Boston Acoustics A 25 Speaker System
Born and Reborn
Loudspeaker manufacturers are born and then, in some cases, reborn. Although rebirth doesn’t necessarily ensure continued creativity or even longevity, some speaker makers thrive in their new incarnations. That’s what happened to Boston Acoustics. It was born as an independent company in 1979, was reborn in 2006 as a speaker brand following acquisition by D&M Holdings (the same company that markets Denon and Marantz), and is now healthier than ever.
Since its rebirth, Boston Acoustics has swept out several old and historic two-channel speaker lines in favor of new ones that cater to current needs in both surround and stereo. For the home theater buff, the brand covers speakers of all sizes and types, from towers, to monitors, to satellites, to soundbars, to subwoofers. For the custom-install customer, there are in-wall, in-ceiling, in-cabinet, and outdoor models, even faux-rocks. Boston also makes table radios, with or without iPod docking.

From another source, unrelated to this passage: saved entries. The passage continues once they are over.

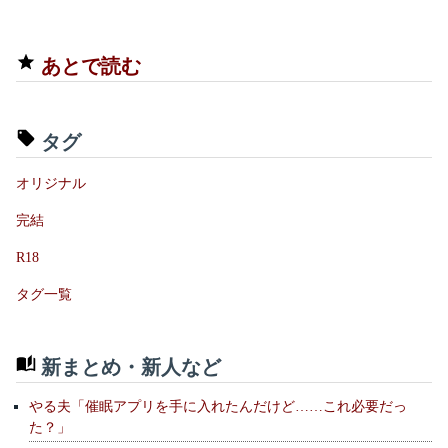
あとで読む
タグ
オリジナル
完結
R18
タグ一覧
新まとめ・新人など
やる夫「催眠アプリを手に入れたんだけど……これ必要だっ
た？」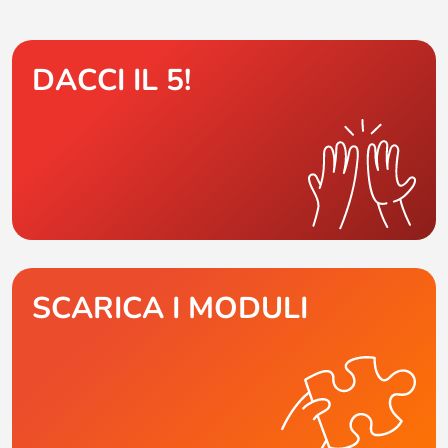
DACCI IL 5!
SCARICA I MODULI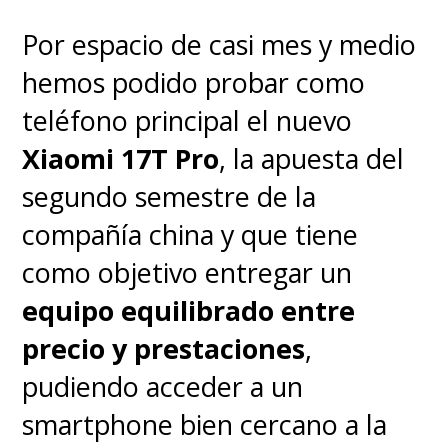
puedes usarlos durante toda la
Por espacio de casi mes y medio
jornada sin preocuparte por
hemos podido probar como
quedarte sin energía. Y si
teléfono principal el nuevo
necesitas una recarga rápida,
Xiaomi 17T Pro
, la apuesta del
bastan unos minutos en el
segundo semestre de la
estuche para tener varias horas
compañía china y que tiene
más de uso.
como objetivo entregar un
equipo equilibrado entre
precio y prestaciones
,
pudiendo acceder a un
smartphone bien cercano a la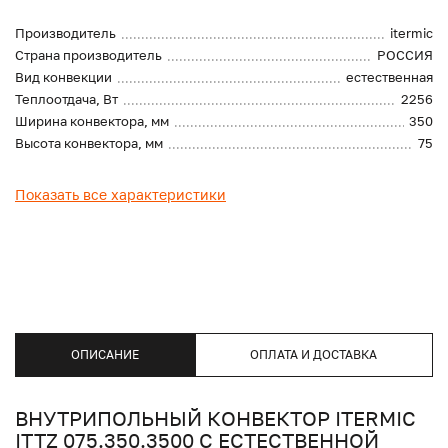
Производитель
itermic
Страна производитель
РОССИЯ
Вид конвекции
естественная
Теплоотдача, Вт
2256
Ширина конвектора, мм
350
Высота конвектора, мм
75
Показать все характеристики
ОПИСАНИЕ
ОПЛАТА И ДОСТАВКА
ВНУТРИПОЛЬНЫЙ КОНВЕКТОР ITERMIC
ITTZ 075.350.3500 С ЕСТЕСТВЕННОЙ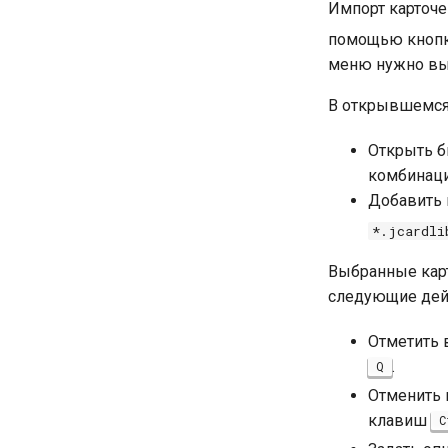
Импорт карточ
помощью кноп
меню нужно вы
В открывшемся
Открыть б
комбинац
Добавить 
*.jcardli
Выбранные карт
следующие дей
Отметить 
.
Q
Отменить 
клавиш
C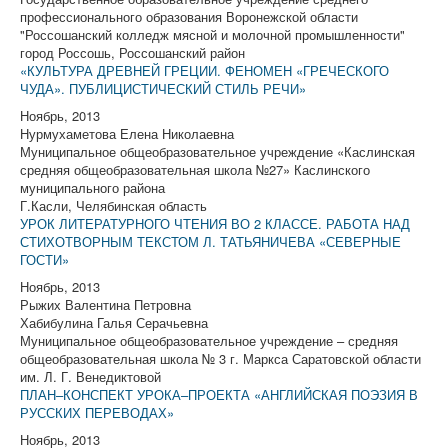
профессионального образования Воронежской области
"Россошанский колледж мясной и молочной промышленности"
город Россошь, Россошанский район
«КУЛЬТУРА ДРЕВНЕЙ ГРЕЦИИ. ФЕНОМЕН «ГРЕЧЕСКОГО
ЧУДА». ПУБЛИЦИСТИЧЕСКИЙ СТИЛЬ РЕЧИ»
Ноябрь, 2013
Нурмухаметова Елена Николаевна
Муниципальное общеобразовательное учреждение «Каслинская
средняя общеобразовательная школа №27» Каслинского
муниципального района
Г.Касли, Челябинская область
УРОК ЛИТЕРАТУРНОГО ЧТЕНИЯ ВО 2 КЛАССЕ. РАБОТА НАД
СТИХОТВОРНЫМ ТЕКСТОМ Л. ТАТЬЯНИЧЕВА «СЕВЕРНЫЕ
ГОСТИ»
Ноябрь, 2013
Рыжих Валентина Петровна
Хабибулина Галья Серачьевна
Муниципальное общеобразовательное учреждение – средняя
общеобразовательная школа № 3 г. Маркса Саратовской области
им. Л. Г. Венедиктовой
ПЛАН–КОНСПЕКТ УРОКА–ПРОЕКТА «АНГЛИЙСКАЯ ПОЭЗИЯ В
РУССКИХ ПЕРЕВОДАХ»
Ноябрь, 2013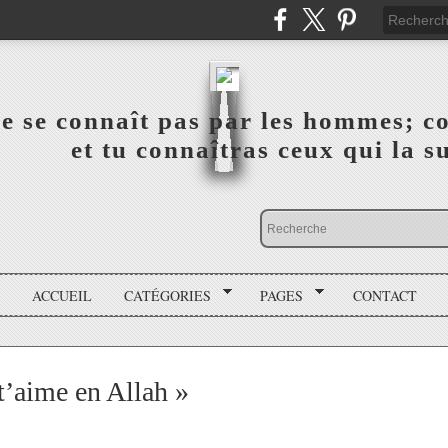
a vérité ne se connaît pas par les hommes; connai
 ‎ ‎ ‎ ‎ ‎ ‎ ‎ ‎ ‎ ‎ ‎ ‎ ‎ ‎ et tu connaîtras ceux qui 
ACCUEIL
CATÉGORIES
PAGES
CONTACT
 t’aime en Allah »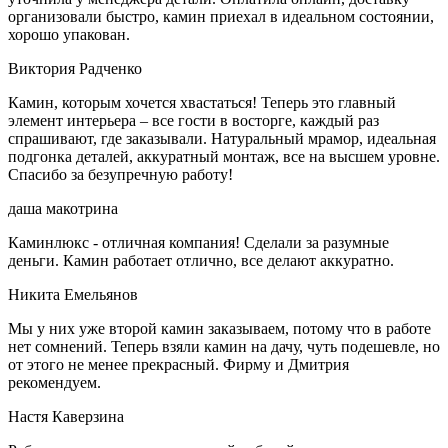
организовали быстро, камин приехал в идеальном состоянии,
хорошо упакован.
Виктория Радченко
Камин, которым хочется хвастаться! Теперь это главный
элемент интерьера – все гости в восторге, каждый раз
спрашивают, где заказывали. Натуральный мрамор, идеальная
подгонка деталей, аккуратный монтаж, все на высшем уровне.
Спасибо за безупречную работу!
даша макотрина
Каминлюкс - отличная компания! Сделали за разумные
деньги. Камин работает отлично, все делают аккуратно.
Никита Емельянов
Мы у них уже второй камин заказываем, потому что в работе
нет сомнений. Теперь взяли камин на дачу, чуть подешевле, но
от этого не менее прекрасный. Фирму и Дмитрия
рекомендуем.
Настя Каверзина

With all that activity across so many categories, it’s easy to overlook the brand’s more conventional products. But there is buried treasure to be had. All you have to do is dig it up.
That brings us to the Boston Acoustics A Series speakers. Like Boston Acoustics itself, the A Series has been reborn, having previously been active mainly during the 1980s. The new A Series ranks below the world-class VS Series and Reflection Series, although it’s a step up from the entry-level Classic Series. The system reviewed here includes four A 25 monitors, the A 225C horizontal center-channel speaker, and the ASW 250 subwoofer, with a total package price of $1,200.
Glossy and Classy
The closer you get to the A 25 monitor, the better it looks. Glossy black laminated side panels give it a round-edged chic. Even the vinyl wrap on the top and back has a subtle leather-like finish. The top is made of two layers of 0.75-inch medium-density fiberboard. A reinforcement disc beneath the top surface deadens the extraneous cabinet resonances that Boston discovered during the design process.
Pull off the convex magnetic grille, cock an eye at the lack of visible screws on the baffle, and you’ll find a 1-inch Kortec textile-dome tweeter, a longtime staple of Boston Acoustics speaker design. The tweeter sits in a shallow recess with its center protruding slightly beyond the baffle surface. The 5.25-inch woofer cone is molded from a polymer soup filled with ceramic and glass fibers. Its DCD (Deep Channel Design) magnet structure is optimized to maximize the limits of movement, focus magnetic energy, and facilitate heat dissipation.
On the back panel are a keyhole mount, a small port, and goldplated binding posts secured with a transparent plastic nut.
The A 225C horizontal center speaker’s grille has the same convex curve. Beneath it are two woofers flanking a tweeter. Driver sizes and materials match those of the monitor, which is always a good omen for timbre matching. Visual elements—the rounded black gloss side panels and leather-like vinyl wrap—further unite the center with the monitors. However, the center speaker lacks the monitor’s keyhole mount because the manufacturer believes that most users will place the center in a cabinet or on a shelf.
The ASW 250 subwoofer offers the same aesthetics. Its 10-inch downward-firing ported woofer, made of treated organic pulp, is backed with 100 watts RMS (250 watts peak) rated power. It also benefits from a larger version of the DCD magnet structure that the other speakers use. Connectivity includes stereo line-level inputs and a separate LFE input that bypasses the sub’s internal crossover.
Associated equipment included a Rotel RSX-1550 A/V receiver and OPPO BDP-83SE universal disc player.